Two people in Texas have been charged with child abuse and kidnapping after seven special-needs children were found starving, suffering from injuries and living in a locked, urine-soaked bedroom.
Paula Sinclair, 54, and Allen Richardson, 78, of Richmond, were taken into custody a day before Thanksgiving after five boys and two girls, ranging in age from 13 to 16, were removed from their home by Child Protective Services caseworkers acting on a tip.
Sinclair was known in the house as ‘Mom,’ while Richardson, who was listed in property records as the owner of the residence, was referred to as ‘Coach.’
According to officials with the Fort Bend County Sheriff’s Office, Sinclair and Richardson kept the seven children in a cramped 5-by-8 feet storage room cluttered with boxes and clothes whenever they would leave the house, reported the station KPRC.
Investigators say the children, among them one suffering from Down syndrome, were sometimes left inside the closet for so long they urinated on themselves.

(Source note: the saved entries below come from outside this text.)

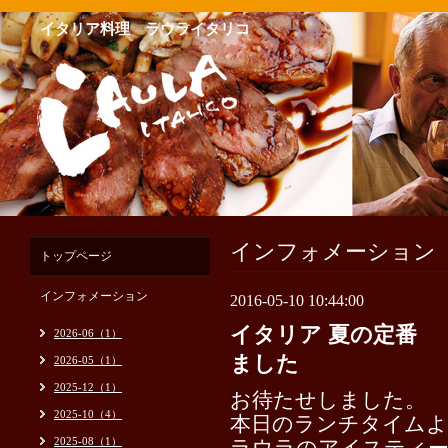
イタリア料理 ラウライタリコ
インフォメーション
トップページ
インフォメーション
2016-05-10 10:44:00
イタリア 夏の定番 
2026-06（1）
ました
2026-05（1）
2025-12（1）
お待たせしました。
2025-10（4）
本日のランチタイ
2025-08（1）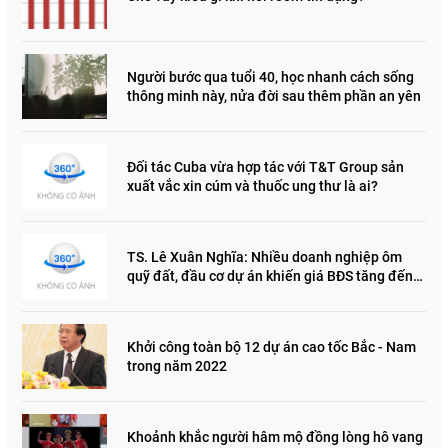
Người bước qua tuổi 40, học nhanh cách sống
thông minh này, nửa đời sau thêm phần an yên
Đối tác Cuba vừa hợp tác với T&T Group sản
xuất vắc xin cúm và thuốc ung thư là ai?
TS. Lê Xuân Nghĩa: Nhiều doanh nghiệp ôm
quỹ đất, đầu cơ dự án khiến giá BĐS tăng đến
"đau lòng"
Khởi công toàn bộ 12 dự án cao tốc Bắc - Nam
trong năm 2022
Khoảnh khắc người hâm mộ đồng lòng hô vang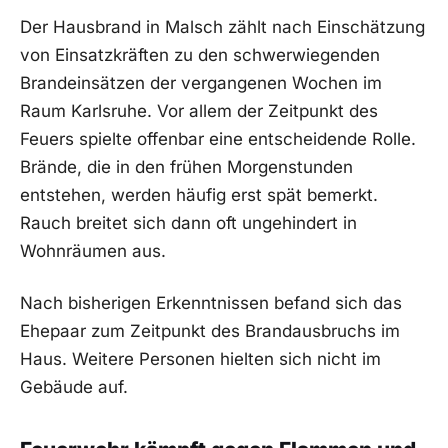
Der Hausbrand in Malsch zählt nach Einschätzung
von Einsatzkräften zu den schwerwiegenden
Brandeinsätzen der vergangenen Wochen im
Raum Karlsruhe. Vor allem der Zeitpunkt des
Feuers spielte offenbar eine entscheidende Rolle.
Brände, die in den frühen Morgenstunden
entstehen, werden häufig erst spät bemerkt.
Rauch breitet sich dann oft ungehindert in
Wohnräumen aus.
Nach bisherigen Erkenntnissen befand sich das
Ehepaar zum Zeitpunkt des Brandausbruchs im
Haus. Weitere Personen hielten sich nicht im
Gebäude auf.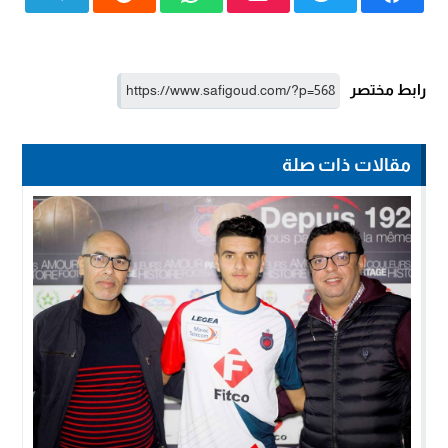
رابط مختصر
مقالات ذات صلة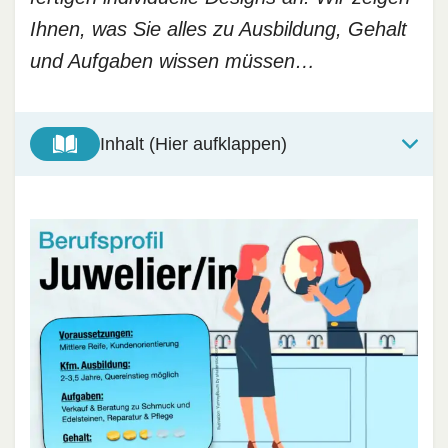
Ihnen, was Sie alles zu Ausbildung, Gehalt
und Aufgaben wissen müssen…
Inhalt (Hier aufklappen)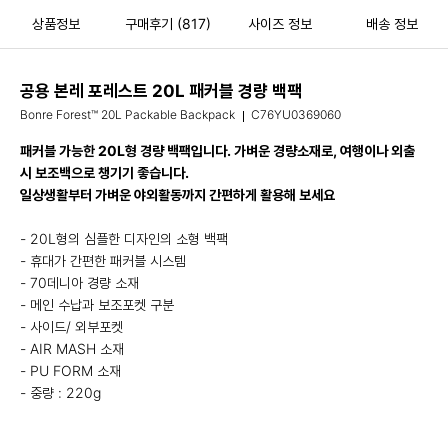
상품정보
구매후기
(817)
사이즈 정보
배송 정보
공용 본레 포레스트 20L 패커블 경량 백팩
Bonre Forest™ 20L Packable Backpack
C76YU0369060
패커블 가능한 20L형 경량 백팩입니다. 가벼운 경량소재로, 여행이나 외출
시 보조백으로 챙기기 좋습니다.
일상생활부터 가벼운 야외활동까지 간편하게 활용해 보세요
- 20L형의 심플한 디자인의 소형 백팩
- 휴대가 간편한 패커블 시스템
- 70데니아 경량 소재
- 메인 수납과 보조포켓 구분
- 사이드/ 외부포켓
- AIR MASH 소재
- PU FORM 소재
- 중량 : 220g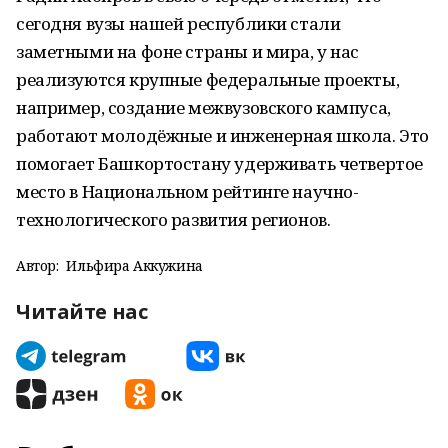
сегодня вузы нашей республики стали
заметными на фоне страны и мира, у нас
реализуются крупные федеральные проекты,
например, создание межвузовского кампуса,
работают молодёжные и инженерная школа. Это
помогает Башкортостану удерживать четвертое
место в Национальном рейтинге научно-
технологического развития регионов.
Автор:
Ильфира Аккужина
Читайте нас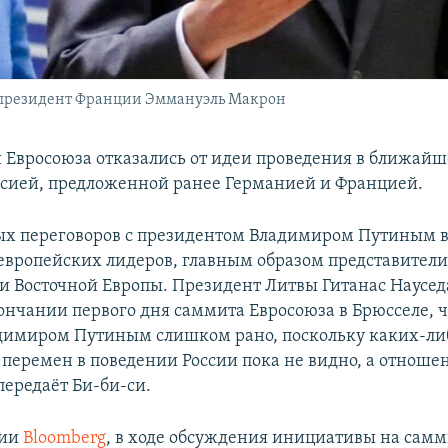
 президент Франции Эммануэль Макрон
 Евросоюза отказались от идеи проведения в ближайш
ссией, предложенной ранее Германией и Францией.
ых переговоров с президентом Владимиром Путиным 
 европейских лидеров, главным образом представители
и Восточной Европы. Президент Литвы Гитанас Науседа
ончании первого дня саммита Евросоюза в Брюсселе, ч
адимиром Путиным слишком рано, поскольку каких-ли
перемен в поведении России пока не видно, а отноше
передаёт Би-би-си.
ции
Bloomberg
, в ходе обсуждения инициативы на самм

When the adults were home, the adopted children stayed in a small bedroom strewn with garbage, which was locked with a deadbolt, according to officials. One of the youngsters was reportedly observed by CPS officials wearing a soiled diaper.
Conditions inside other areas of the house were described by investigators as equally deplorable, with rooms reeking of urine and feces.
The young victims were described by deputes as malnourished and dressed in ‘shabby’ clothing. According to officials, Paula Sinclair would discipline the children by striking them with a wooden paddle, causing injuries.
All the teens in Sinlciar and Richardson’s care had learning disabilities and none of them ever attended school; neighbors said they did not even know there were children living in Richardson’s two-story home in the 21000 block of Falcon Creek Court.
‘I cannot think of a more deplorable situation than what we have learned in this case,’ Sheriff Troy E. Nehls said in a news release. ‘These people are taking advantage of a lousy situation at the expense of children who cannot fend for themselves. It is absolutely heart-breaking.’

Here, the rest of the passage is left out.